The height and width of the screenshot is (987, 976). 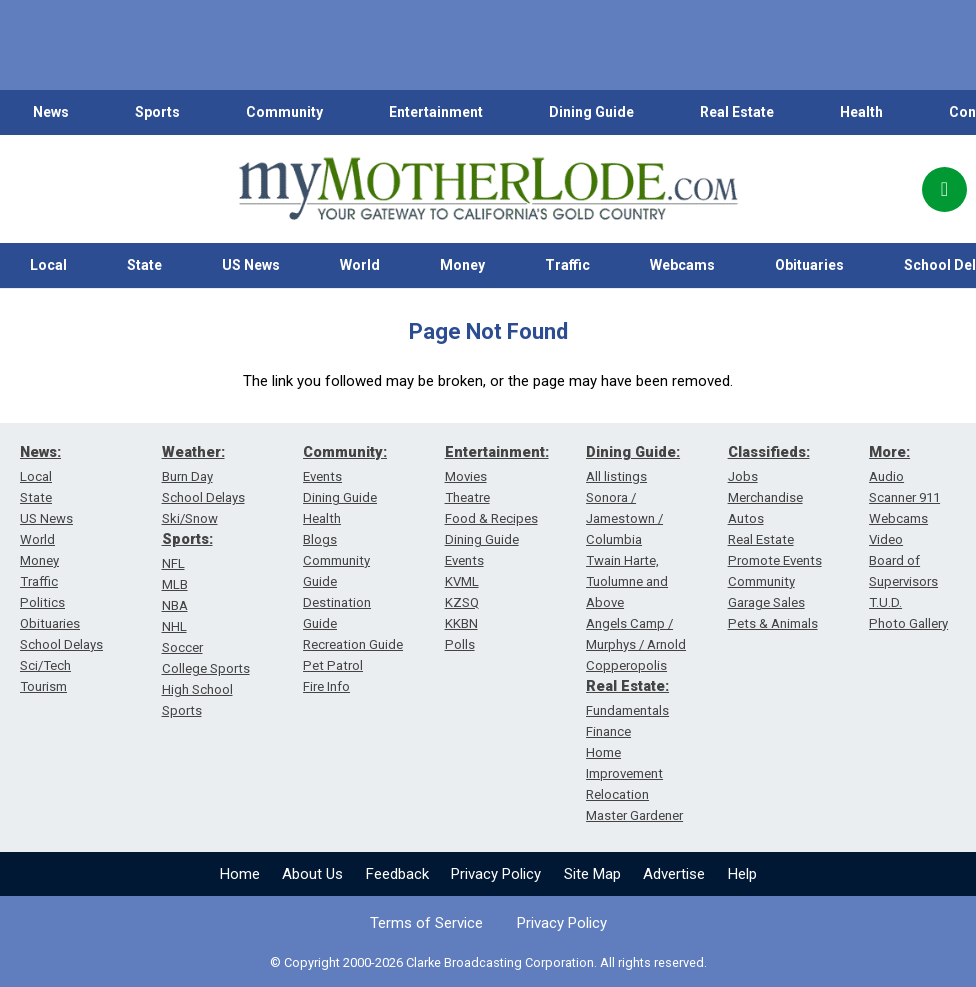 What do you see at coordinates (48, 265) in the screenshot?
I see `Local` at bounding box center [48, 265].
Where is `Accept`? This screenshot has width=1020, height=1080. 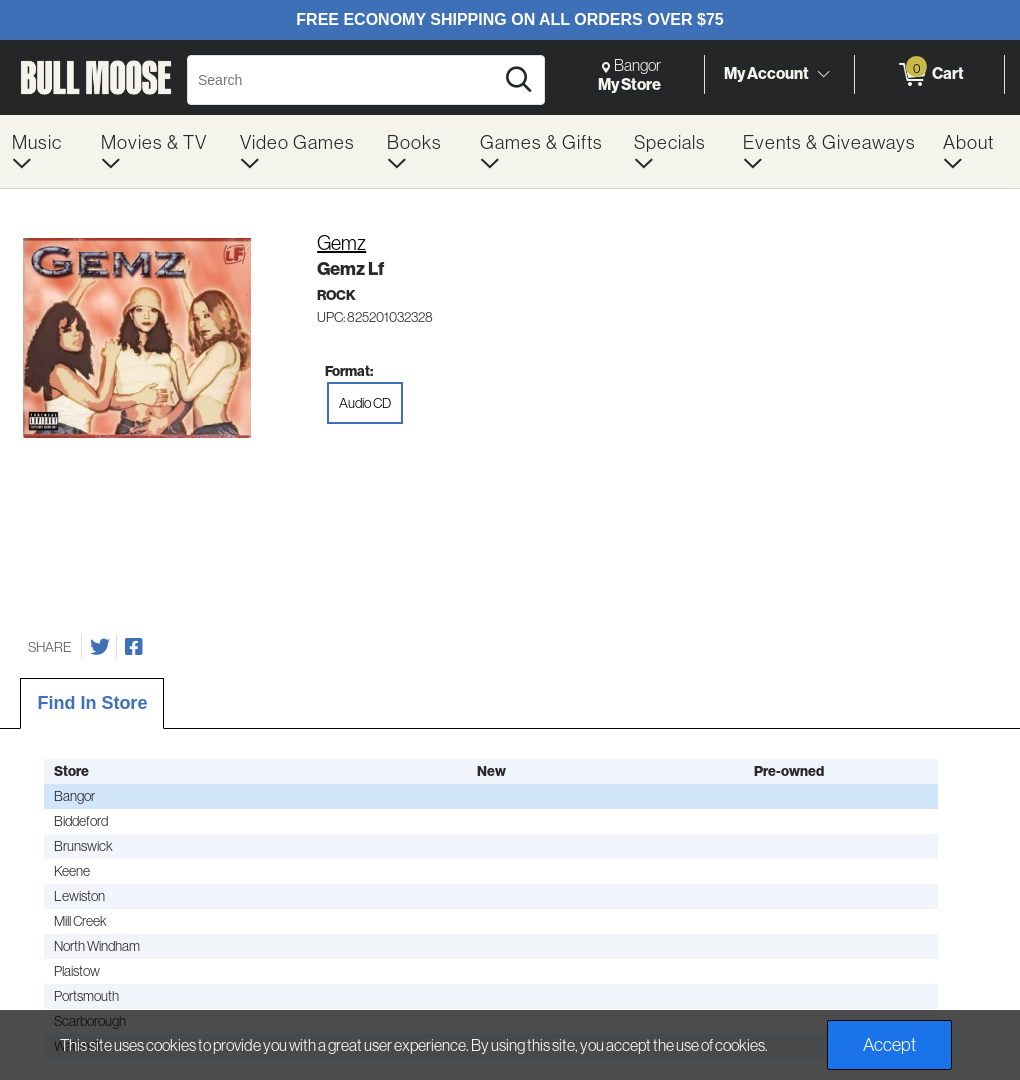 Accept is located at coordinates (889, 1044).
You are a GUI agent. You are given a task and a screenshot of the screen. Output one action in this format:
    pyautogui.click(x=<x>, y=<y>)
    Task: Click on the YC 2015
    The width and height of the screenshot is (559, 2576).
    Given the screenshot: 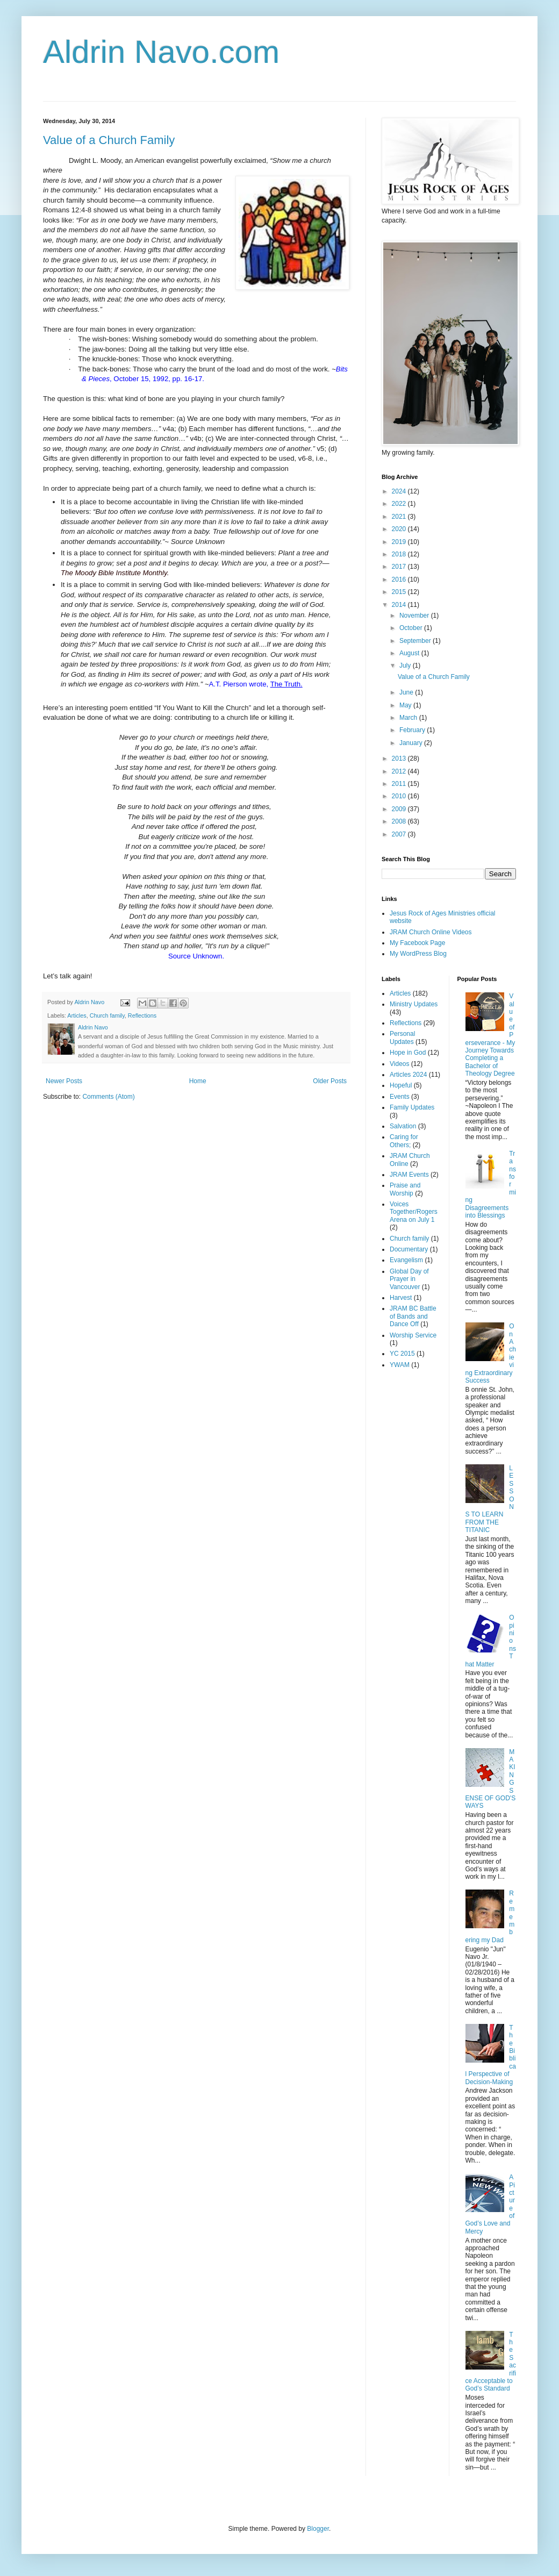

* * * * * * * * *

ACTIVITY:
Leave the pictures aside and transcribe only the lines from the one holding "Task: Click on the YC 2015" through the final line of the records above.

YOUR RESPONSE:
    Task: Click on the YC 2015
    The width and height of the screenshot is (559, 2576).
    Given the screenshot: 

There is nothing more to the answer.